Below are some symbols that have been recently submitted and added to the Noun Collection.  The common theme between these symbols is they are clear, concise, and beautifully designed.

This symbol designed by Christopher T. Howlett is simple, bold, and beautiful.  The triangle shapes in the diamond create a pleasing geometric pattern and really add to the user comprehension of the symbol.

This translation symbol by Geremy Good does a great job of taking a complex concept and reducing it down to its core elements or characteristics.  By looking at the symbol one can gather a variety of information very quickly and efficiently. 

The Sardine symbol designed by Jakub Ukrop is descriptive and fun.  The fact that the fish are elongated to match the shape of an actual sardine is a really nice touch.  Also showing the top of the metal can rolled back gives the symbol more clarity.

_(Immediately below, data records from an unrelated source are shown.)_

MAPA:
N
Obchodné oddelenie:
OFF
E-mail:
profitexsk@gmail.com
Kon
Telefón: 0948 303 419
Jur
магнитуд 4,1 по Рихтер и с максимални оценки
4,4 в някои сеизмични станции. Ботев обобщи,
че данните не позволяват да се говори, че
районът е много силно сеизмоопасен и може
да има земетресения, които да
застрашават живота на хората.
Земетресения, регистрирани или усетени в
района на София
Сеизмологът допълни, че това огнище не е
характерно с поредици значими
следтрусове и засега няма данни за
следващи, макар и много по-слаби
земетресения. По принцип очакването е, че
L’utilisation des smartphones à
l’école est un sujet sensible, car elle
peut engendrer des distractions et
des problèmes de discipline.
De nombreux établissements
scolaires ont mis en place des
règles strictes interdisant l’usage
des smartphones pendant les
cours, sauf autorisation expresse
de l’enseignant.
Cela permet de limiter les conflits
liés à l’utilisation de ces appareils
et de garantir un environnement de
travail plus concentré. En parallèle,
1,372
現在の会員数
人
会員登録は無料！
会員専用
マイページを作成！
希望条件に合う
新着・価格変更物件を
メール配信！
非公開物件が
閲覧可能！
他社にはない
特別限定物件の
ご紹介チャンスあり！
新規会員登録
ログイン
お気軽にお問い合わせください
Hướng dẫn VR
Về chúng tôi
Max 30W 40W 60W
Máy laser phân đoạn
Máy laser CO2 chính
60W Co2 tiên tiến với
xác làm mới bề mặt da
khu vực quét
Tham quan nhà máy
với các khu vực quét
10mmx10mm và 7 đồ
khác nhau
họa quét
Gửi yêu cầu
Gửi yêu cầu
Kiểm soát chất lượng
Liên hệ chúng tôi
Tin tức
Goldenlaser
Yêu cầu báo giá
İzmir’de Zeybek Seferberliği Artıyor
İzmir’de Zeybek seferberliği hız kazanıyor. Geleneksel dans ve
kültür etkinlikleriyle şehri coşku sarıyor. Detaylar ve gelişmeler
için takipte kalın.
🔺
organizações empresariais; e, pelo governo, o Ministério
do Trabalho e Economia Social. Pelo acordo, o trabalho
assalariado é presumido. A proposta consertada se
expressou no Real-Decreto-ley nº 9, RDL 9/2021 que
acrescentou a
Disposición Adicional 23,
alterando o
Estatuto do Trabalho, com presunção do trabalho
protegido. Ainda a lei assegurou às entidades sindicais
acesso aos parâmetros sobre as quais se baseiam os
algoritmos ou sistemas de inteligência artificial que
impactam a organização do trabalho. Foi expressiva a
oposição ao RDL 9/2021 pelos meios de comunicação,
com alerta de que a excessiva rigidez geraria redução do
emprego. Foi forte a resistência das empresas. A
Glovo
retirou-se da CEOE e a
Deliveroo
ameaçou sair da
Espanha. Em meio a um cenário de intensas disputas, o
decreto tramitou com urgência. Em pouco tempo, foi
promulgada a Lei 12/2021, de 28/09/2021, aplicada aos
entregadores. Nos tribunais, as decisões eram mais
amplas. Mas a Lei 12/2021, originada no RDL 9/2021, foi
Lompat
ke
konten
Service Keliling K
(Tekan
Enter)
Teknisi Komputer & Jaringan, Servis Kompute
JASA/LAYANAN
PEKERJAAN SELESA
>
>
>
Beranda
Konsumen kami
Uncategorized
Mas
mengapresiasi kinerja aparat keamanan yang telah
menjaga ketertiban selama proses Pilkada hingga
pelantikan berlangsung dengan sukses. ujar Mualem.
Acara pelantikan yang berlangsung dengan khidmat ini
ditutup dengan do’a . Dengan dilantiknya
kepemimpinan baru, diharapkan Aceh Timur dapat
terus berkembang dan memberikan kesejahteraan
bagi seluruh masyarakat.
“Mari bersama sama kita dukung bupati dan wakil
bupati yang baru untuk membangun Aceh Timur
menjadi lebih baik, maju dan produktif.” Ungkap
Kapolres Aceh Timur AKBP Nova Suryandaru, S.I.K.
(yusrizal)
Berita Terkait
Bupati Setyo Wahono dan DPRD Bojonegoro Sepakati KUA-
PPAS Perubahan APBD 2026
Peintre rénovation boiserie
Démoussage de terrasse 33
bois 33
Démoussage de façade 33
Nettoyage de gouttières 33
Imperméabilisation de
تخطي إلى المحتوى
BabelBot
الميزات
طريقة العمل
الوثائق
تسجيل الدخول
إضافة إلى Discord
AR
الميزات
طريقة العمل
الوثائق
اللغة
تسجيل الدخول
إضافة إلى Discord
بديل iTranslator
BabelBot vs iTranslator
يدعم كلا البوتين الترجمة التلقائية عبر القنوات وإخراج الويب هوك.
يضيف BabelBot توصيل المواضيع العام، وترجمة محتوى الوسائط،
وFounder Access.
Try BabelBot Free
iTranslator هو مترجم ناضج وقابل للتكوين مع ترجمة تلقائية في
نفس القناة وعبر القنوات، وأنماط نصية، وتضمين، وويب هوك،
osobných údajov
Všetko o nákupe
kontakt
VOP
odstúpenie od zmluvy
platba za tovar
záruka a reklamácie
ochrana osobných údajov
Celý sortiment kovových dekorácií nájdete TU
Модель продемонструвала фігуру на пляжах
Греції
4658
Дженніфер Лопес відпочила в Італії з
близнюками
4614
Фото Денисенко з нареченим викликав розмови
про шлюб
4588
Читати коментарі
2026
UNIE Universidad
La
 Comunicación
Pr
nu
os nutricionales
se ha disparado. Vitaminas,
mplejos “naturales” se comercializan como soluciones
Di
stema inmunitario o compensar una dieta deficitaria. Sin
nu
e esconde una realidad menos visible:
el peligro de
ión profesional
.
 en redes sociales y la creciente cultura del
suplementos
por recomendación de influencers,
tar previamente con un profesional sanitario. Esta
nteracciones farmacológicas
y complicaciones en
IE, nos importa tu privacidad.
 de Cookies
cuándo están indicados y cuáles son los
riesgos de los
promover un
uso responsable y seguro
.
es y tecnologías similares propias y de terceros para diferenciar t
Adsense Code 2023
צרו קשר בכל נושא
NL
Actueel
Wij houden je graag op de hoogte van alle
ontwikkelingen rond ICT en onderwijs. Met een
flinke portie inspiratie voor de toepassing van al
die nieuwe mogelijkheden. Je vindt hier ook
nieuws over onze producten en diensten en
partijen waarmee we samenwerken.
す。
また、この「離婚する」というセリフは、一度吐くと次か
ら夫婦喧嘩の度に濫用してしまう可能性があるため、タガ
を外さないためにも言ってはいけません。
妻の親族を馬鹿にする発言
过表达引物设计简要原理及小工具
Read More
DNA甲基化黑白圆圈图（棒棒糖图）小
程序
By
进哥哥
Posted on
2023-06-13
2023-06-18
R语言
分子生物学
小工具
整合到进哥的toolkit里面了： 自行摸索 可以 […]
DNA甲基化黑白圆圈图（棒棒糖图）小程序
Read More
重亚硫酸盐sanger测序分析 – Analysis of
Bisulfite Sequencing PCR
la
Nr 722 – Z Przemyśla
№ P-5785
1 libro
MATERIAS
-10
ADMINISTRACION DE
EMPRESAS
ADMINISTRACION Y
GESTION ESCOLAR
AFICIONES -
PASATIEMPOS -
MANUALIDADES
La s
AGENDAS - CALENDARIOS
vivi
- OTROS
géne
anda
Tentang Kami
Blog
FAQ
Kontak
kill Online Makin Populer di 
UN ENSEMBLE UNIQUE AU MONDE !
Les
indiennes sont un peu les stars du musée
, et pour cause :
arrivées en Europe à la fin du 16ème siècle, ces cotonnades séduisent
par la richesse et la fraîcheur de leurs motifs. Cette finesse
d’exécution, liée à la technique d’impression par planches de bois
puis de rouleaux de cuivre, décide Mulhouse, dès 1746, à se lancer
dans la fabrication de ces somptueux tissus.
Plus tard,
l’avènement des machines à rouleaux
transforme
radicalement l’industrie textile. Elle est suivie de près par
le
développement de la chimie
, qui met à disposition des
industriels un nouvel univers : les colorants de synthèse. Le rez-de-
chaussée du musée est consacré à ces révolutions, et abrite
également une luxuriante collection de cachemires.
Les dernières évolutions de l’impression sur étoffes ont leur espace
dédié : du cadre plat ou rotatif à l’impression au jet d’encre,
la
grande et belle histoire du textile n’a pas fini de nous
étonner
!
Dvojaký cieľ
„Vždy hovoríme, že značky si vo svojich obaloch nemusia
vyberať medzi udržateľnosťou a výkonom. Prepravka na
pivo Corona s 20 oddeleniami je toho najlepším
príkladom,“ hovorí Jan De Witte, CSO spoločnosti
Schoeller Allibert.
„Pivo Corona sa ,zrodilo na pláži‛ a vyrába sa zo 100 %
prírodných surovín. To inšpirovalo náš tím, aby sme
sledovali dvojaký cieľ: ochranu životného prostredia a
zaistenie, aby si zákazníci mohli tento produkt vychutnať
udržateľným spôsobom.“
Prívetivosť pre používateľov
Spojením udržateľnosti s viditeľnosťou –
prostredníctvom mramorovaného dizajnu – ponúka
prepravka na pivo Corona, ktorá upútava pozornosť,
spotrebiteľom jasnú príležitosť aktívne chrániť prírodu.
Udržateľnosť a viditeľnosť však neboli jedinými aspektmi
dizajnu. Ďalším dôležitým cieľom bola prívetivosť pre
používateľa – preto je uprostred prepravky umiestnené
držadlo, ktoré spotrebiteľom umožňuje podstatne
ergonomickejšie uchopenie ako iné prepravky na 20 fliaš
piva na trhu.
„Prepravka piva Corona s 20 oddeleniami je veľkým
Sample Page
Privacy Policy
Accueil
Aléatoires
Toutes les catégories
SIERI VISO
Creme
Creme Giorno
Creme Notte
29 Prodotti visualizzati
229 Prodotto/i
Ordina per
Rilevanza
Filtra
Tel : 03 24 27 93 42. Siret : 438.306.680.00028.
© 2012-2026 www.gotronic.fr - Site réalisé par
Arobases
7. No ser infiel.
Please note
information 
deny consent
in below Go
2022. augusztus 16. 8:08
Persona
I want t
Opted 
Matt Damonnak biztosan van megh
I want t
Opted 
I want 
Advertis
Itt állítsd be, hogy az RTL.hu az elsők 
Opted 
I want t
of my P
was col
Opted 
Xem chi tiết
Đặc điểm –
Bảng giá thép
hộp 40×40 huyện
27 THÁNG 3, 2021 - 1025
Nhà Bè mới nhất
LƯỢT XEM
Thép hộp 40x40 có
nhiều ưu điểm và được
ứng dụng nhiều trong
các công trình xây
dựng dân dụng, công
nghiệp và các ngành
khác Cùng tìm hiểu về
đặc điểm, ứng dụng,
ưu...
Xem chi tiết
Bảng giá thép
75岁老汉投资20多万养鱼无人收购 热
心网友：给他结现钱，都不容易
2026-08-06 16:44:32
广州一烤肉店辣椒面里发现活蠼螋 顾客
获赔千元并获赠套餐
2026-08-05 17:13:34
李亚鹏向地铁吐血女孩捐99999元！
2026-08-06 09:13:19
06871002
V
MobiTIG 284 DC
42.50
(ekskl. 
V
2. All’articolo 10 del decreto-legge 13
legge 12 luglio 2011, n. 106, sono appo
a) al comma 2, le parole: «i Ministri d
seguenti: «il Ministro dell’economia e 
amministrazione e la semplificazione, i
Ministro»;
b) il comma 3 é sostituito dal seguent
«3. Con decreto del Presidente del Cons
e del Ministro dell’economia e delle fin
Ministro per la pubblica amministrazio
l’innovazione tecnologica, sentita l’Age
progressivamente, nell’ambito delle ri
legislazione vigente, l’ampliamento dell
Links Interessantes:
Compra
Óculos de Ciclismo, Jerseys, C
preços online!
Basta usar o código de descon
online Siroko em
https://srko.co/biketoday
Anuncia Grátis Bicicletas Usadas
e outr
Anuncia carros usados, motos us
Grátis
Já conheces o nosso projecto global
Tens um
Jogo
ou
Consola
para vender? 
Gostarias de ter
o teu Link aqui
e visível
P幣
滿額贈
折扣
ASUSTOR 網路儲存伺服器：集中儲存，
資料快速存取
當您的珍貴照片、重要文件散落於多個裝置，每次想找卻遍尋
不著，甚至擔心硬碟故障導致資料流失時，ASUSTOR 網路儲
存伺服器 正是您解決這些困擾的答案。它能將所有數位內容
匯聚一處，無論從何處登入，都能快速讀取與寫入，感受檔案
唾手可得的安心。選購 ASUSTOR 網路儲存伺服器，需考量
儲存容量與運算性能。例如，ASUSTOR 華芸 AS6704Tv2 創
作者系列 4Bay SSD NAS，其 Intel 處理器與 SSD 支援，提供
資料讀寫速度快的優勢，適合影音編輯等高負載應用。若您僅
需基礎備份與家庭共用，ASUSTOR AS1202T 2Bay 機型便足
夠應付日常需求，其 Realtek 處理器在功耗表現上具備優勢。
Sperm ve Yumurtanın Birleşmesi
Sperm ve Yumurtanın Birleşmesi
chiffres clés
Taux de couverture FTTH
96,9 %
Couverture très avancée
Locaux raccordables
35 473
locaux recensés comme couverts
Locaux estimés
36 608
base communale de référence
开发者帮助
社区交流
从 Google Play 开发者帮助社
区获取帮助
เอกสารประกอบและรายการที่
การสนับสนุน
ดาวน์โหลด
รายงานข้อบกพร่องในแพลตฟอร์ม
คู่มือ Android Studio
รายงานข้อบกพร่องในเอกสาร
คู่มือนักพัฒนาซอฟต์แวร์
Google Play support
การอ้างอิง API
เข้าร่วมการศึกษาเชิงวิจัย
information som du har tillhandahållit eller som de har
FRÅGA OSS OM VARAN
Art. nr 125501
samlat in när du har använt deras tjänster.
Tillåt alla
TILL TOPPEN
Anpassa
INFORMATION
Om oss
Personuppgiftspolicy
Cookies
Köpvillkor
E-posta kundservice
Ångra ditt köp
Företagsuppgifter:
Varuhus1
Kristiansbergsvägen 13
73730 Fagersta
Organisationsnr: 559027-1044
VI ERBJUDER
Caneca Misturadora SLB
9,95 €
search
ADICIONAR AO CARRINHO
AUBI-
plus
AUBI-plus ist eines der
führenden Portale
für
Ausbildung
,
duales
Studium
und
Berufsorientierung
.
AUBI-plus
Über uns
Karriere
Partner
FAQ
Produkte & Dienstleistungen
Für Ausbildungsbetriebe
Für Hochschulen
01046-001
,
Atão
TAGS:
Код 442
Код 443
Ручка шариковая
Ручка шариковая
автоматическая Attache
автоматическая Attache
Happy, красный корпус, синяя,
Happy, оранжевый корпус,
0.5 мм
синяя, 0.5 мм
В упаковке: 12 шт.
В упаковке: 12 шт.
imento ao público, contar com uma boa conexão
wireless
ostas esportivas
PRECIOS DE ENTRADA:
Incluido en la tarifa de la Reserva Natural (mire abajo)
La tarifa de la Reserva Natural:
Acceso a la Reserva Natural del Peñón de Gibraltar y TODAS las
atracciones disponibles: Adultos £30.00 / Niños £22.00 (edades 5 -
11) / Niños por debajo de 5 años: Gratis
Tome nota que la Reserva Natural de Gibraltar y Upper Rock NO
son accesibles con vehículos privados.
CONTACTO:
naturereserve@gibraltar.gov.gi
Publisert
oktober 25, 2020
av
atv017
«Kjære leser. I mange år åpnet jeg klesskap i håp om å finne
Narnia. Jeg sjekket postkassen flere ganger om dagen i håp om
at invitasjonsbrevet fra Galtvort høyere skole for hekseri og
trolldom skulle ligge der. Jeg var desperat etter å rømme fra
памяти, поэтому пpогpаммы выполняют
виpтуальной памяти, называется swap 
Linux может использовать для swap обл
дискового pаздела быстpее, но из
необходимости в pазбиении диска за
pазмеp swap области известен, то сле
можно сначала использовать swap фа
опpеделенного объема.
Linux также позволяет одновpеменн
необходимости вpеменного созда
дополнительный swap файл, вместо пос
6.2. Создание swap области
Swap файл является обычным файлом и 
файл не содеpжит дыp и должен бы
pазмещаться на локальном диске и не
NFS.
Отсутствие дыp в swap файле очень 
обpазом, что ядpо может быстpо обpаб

The Kiwi symbol designed by Mike Harding is intriguing and educational.  The first time I saw this symbol, my curiosity was piqued. I immediately went to Wikipedia and did some research.  After seeing pictures of the actual bird I was impressed with how well Mike’s symbol captured the “essence” of the bird.  The long beak, large feat, and unique proportion between the head and body are all rendered beautifully. Nice work Mike!

This Silverware symbol designed by Scott Lewis is very well executed.  Anyone who has tried to draw a spoon or fork before knows it is not an easy task.  The subtle soft curves of the objects are difficult to elegantly capture.  I’m also really impressed with the negative space between the symbols, the lines are beautiful.

The Factory symbol designed by Adrijan Karavdic has an aggressive visual presence, that I feel is very appropriate.  The diagonal lines of the roof not only speak to an architectural feature of many factories, but it also creates movement and dynamism in the design that is representative of the processes that take place inside.

We think all of the above symbols are great examples of the level and quality of design The Noun Project is looking for.  Thanks again to the above designers and all of our community who is helping to share, celebrate, and enhance the world’s visual language.